Hofstra Speech and Debate Team
The Speech and Debate (Forensics) Team offers both School of Communication students and students in other units of the University an opportunity to hone their communication, critical thinking, organizational, research, and interpersonal skills by becoming members of this nationally ranked team. Members of the Speech and Debate Team engage in intercollegiate competition in a variety of individual events. These include public address events such as informative and persuasive speaking, after dinner (humorous) speaking, and impromptu speaking, and performance of literature events, such as performance of prose, poetry, and dramatic literature. The team travels to many universities to compete, including rotating sites around the country for the national championships. Several members of the team have received high accolades, including best speaker in New York State and national champion in persuasive speaking.
Hofstra Media Productions
Hofstra Media Productions (HMP) is Hofstra’s award-winning corporate and broadcast video production department that resides in the School of Communication’s state-of-the-art facility in Dempster Hall. High- visibility projects include the production of television and radio ads. In addition to the broadcast work, content is also produced for distribution by DVD and Web; special event programs are produced here as well. HMP provides real-world experience in pre-production, field, and post- production work by working with a professional staff who are often joined by outside industry professionals. Students are given full hands-on opportunities to hone their skills in producing, production coordination, camera work, lighting, audio, digital editing, and various multimedia software. Equipment includes Digital Betacam, BetacamSP, DVCPro, Mini-DV, DVCam, field prompter system, and lighting equipment. Avid and Discreet Logic round out a full complement of broadcast-quality editing systems. Inquiries may be directed too email@example.com.
Involvement in student and professional organizations and activities serves to enhance the educational experiences of students in the School of Communication. These include:
- Society of Professional Journalists (SPJ)
- Association for Women in Communications (AWC)
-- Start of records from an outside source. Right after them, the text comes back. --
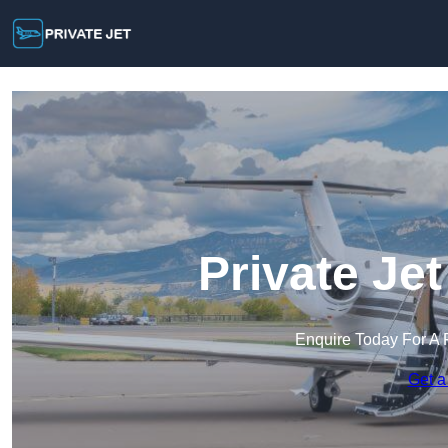
Private Je
Enquire Today For A 
Get a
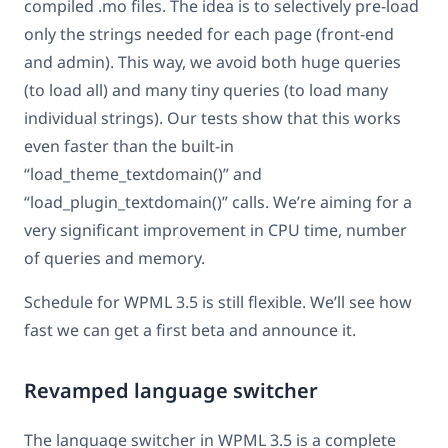
compiled .mo files. The idea is to selectively pre-load
only the strings needed for each page (front-end
and admin). This way, we avoid both huge queries
(to load all) and many tiny queries (to load many
individual strings). Our tests show that this works
even faster than the built-in
“load_theme_textdomain()” and
“load_plugin_textdomain()” calls. We’re aiming for a
very significant improvement in CPU time, number
of queries and memory.
Schedule for WPML 3.5 is still flexible. We’ll see how
fast we can get a first beta and announce it.
Revamped language switcher
The language switcher in WPML 3.5 is a complete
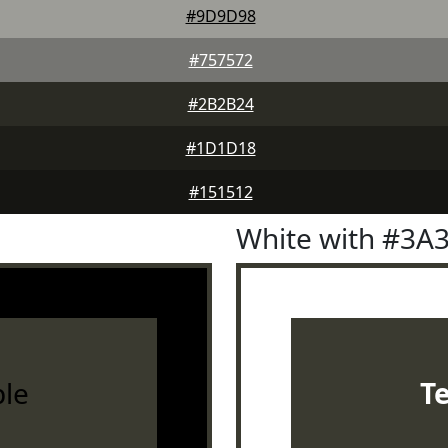
#9D9D98
#757572
#2B2B24
#1D1D18
#151512
White with #3A
le
T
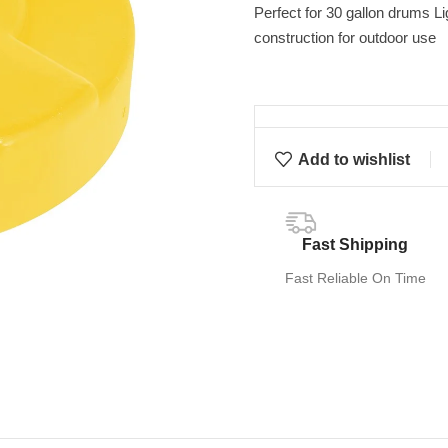
Perfect for 30 gallon drums L
construction for outdoor use
Add to wishlist
Fast Shipping
Fast Reliable On Time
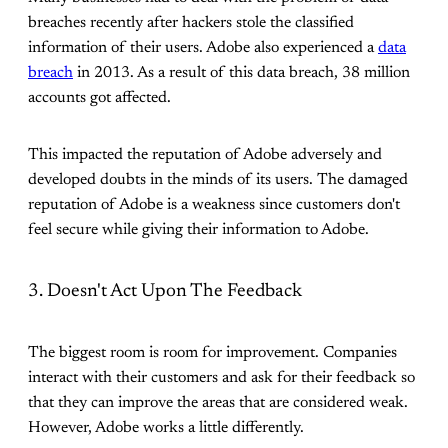
breaches recently after hackers stole the classified
information of their users. Adobe also experienced a
data
breach
in 2013. As a result of this data breach, 38 million
accounts got affected.
This impacted the reputation of Adobe adversely and
developed doubts in the minds of its users. The damaged
reputation of Adobe is a weakness since customers don't
feel secure while giving their information to Adobe.
3. Doesn't Act Upon The Feedback
The biggest room is room for improvement. Companies
interact with their customers and ask for their feedback so
that they can improve the areas that are considered weak.
However, Adobe works a little differently.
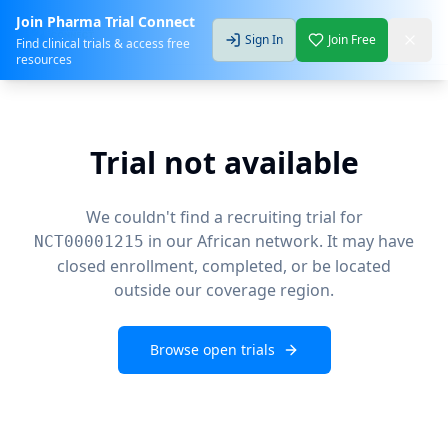
Join Pharma Trial Connect
Sign In
Join Free
Find clinical trials & access free
resources
Trial not available
We couldn't find a recruiting trial for
in our African network. It may have
NCT00001215
closed enrollment, completed, or be located
outside our coverage region.
Browse open trials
- Hofstra Television Interactive (HTVI)
- Hofstra Entertainment Access Television (HEAT)
- The Chronicle (weekly campus newspaper)
- Pulse (student magazine)
- Lambda Pi Eta (national communication honor society)
- Hofstra Association of Black Journalists (HABJ)
- Radio Television Digital News Association (RTDNA)
- Hofstra Filmmakers Club (HFC)
- Public Relations Student Society of America (PRSSA)
- Professional Organization in Speech Education (P.O.I.S.E.)
- Asian-American Journalists Association & Ed 2010
For distinguished professorships, see the Academic Chairs and Distinguished Professorships section of this Bulletin.